Critical Accounting Policies and Significant Judgments and Estimates

The preparation of our consolidated financial statements requires us to make estimates and assumptions that affect the reported amounts of assets and liabilities and the disclosure of contingent assets and liabilities at the date of our consolidated financial statements, as well as the reported revenues and expenses during the reported periods. We base our estimates on historical experience and on various other factors that we believe are reasonable under the circumstances, the results of which form the basis for making judgments about the carrying value of assets and liabilities that are not apparent from other sources. Actual results may differ from these estimates under different assumptions or conditions.

A summary of our significant accounting policies appears in the notes to our audited consolidated financial statements for the year ended December 31, 2021 included in our Annual Report. However, we believe that the following accounting policies are important to understanding and evaluating our reported financial results, and we have accordingly included them in this discussion.

Stock-Based Compensation

We have applied the fair value recognition provisions of Financial Accounting Standards Board Accounting Standards Codification Topic 718, Compensation — Stock Compensation, or ASC 718, to account for stock-based compensation for employees. We recognize compensation costs related to stock options granted to employees based on the estimated fair value of the awards on the date of grant.

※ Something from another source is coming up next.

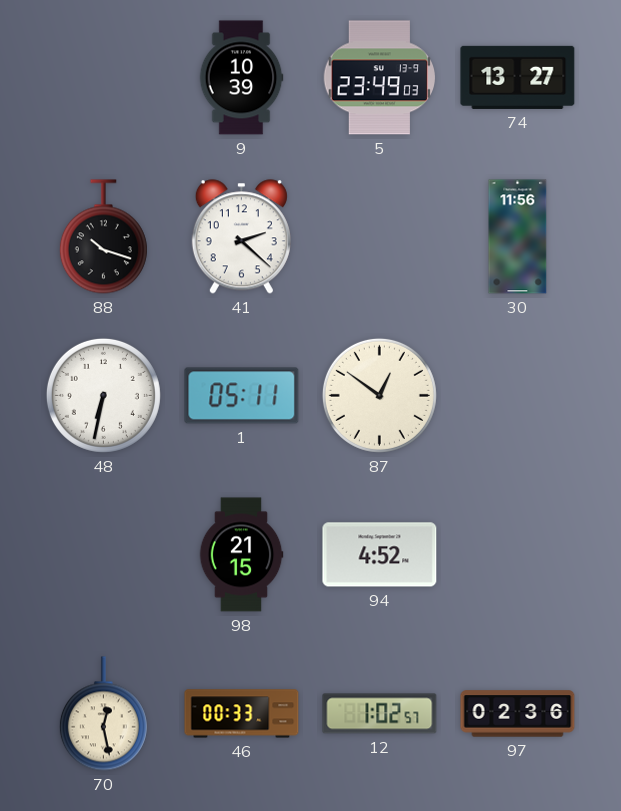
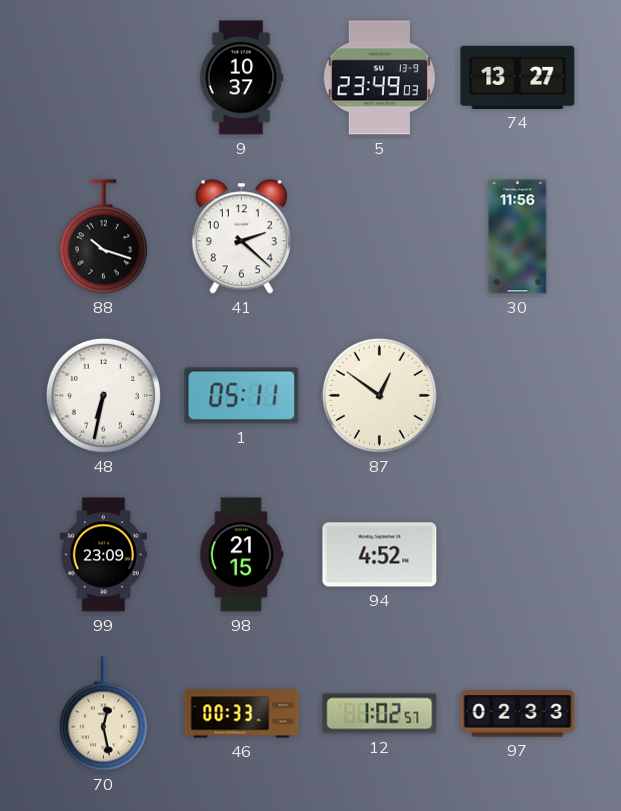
9: 10:39 -> 10:37
99: none -> 23:09
97: 02:36 -> 02:33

We have equity incentive plans under which various types of equity-based awards including, but not limited to, incentive stock options, non-qualified stock options, and restricted stock unit awards, may be granted to employees, non-employee directors, and non-employee consultants. We also have an inducement plan under which various types of equity-based awards, including non-qualified stock options and restricted stock unit awards, may be granted to new employees.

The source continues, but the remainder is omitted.